• EXERCISE REQUIREMENTS: Show each line of the data below that has the string "shielding" in it.

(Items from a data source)
= = =
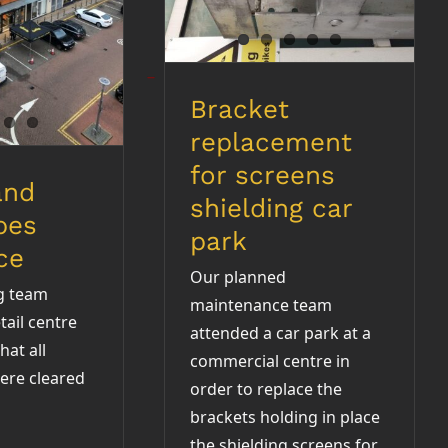
rance
Bracket
replacement
for screens
and
shielding car
pes
park
ce
Our planned
g team
maintenance team
tail centre
attended a car park at a
hat all
commercial centre in
ere cleared
order to replace the
brackets holding in place
the shielding screens for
= = =
• OUTPUT:
shielding car
the shielding screens for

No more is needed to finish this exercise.